My character is often described as being a churlish philosopher; people associate being churlish with being foolish, but I don’t think he is a fool. I think he’s one of only two or three sane voices in the play. He’s also described as being surly and sulking, and so, in rehearsals, we’ve been playing with the idea of him being on the periphery of all the revelry. He’s standing at the edges, commenting on how these people look like they are Timon’s best friends, but they’re actually not. We’re playing with when those comments should be directed to the audience, and when they should be part of the action. He does say some quite rude things. There is one point when Timon’s friends move him to tears with their ‘kindness’; somebody says something about the tears being like babies springing up, and Apemantus says that if they’re babies, then they’re bastards (1.2.108-110). Imagine if that was a real situation where your friend was in tears saying how much they meant to you, and you told them they were false tears! So at this point in rehearsals, we’re thinking about being less aggressive, just placing the words and letting them hit home.

 

Apemantus isn’t a rich person; he’s someone who takes pride in the fact that he only eats root vegetables and that he doesn’t really wash. There’s definitely a great deal of pride about him. Not only does he want to be different, but he wants to be noticed to be different. I think he wants to distinguish himself in a way that’s obvious to other people, whether that’s by having unwashed hair, or by having filthy hands, or wearing clothes that aren’t sparkling. He wants people to ask him why he’s different, so that he can say, ‘I’m not like you’. Although, having said that, what he says is true; he correctly points out that these people are flatterers – so he’s grumpy but he does speak the truth!  

 

The design of the play

 

In the third week we began to start putting the play on its feet, finding how it would fit in the Globe space. I’ve just been working on a scene between myself and three of the senators.
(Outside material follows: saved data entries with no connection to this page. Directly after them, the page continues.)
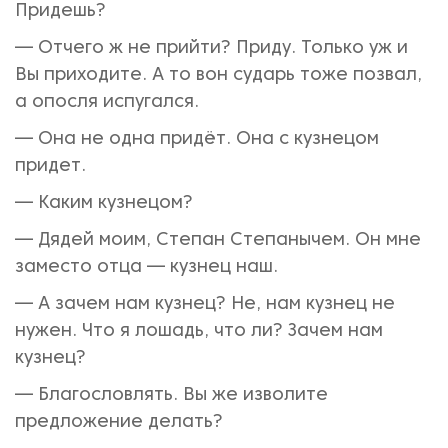
Придешь?
— Отчего ж не прийти? Приду. Только уж и
Вы приходите. А то вон сударь тоже позвал,
а опосля испугался.
— Она не одна придёт. Она с кузнецом
придет.
— Каким кузнецом?
— Дядей моим, Степан Степанычем. Он мне
заместо отца — кузнец наш.
— А зачем нам кузнец? Не, нам кузнец не
нужен. Что я лошадь, что ли? Зачем нам
кузнец?
— Благословлять. Вы же изволите
предложение делать?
They’re going to be hanging like vultures on ropes from above the stage; when you read the scene on the page, its dry, but it’s going to be played with me onstage and the senators hanging above the audience. It will be horrible, particularly as Lucy is playing with the idea of the courtiers and flatterers as vultures or predators – it’s got that animal quality of hanging in the air waiting to drop down for the kill.  

 

Movement

 

We’ve been into the theatre with Glynn [MacDonald, Movement] which was really helpful because she was introducing us to the dynamics at work on the stage, showing us the spots where you can be seen and heard by everybody, and anywhere that you have to be moving or be on a diagonal. There was a lot of talk about how to fill the space; it’s a huge stage and its high, and Glynn talked about not trying to reach up to the audience but allowing the audience to come to you. I’ve actually worked in the Tokyo Globe. It is meant to be a recreation of Shakespeare’s Globe, although it’s indoors and it’s not the same materials, and I’m not sure if it’s exactly the same proportions. I like that you can hear all the extraneous noises here, which you couldn’t in Tokyo. Also, in the Tokyo Globe there’s proper stage lighting so you can’t even see the audience so it didn’t have the same sort of feeling – well, I say that not having performed on the stage here, but to me it seems like it’ll be a different experience!

 

The costume

 

 I haven’t had a costume fitting yet but I’m looking forward it. Bill [Dudley, the designer] pointed out some of the details of the pictures and it looks amazingly modern in some ways. But then there’s also a lot of really interesting imagery from Bosch. So the costumes look like they’re going to have a real hellish quality about them, something a bit animalistic.

 

These comments are the actor's thoughts or ideas about the part as she goes through the rehearsal process – they are simply her own interpretations and frequently change as the rehearsal process progresses.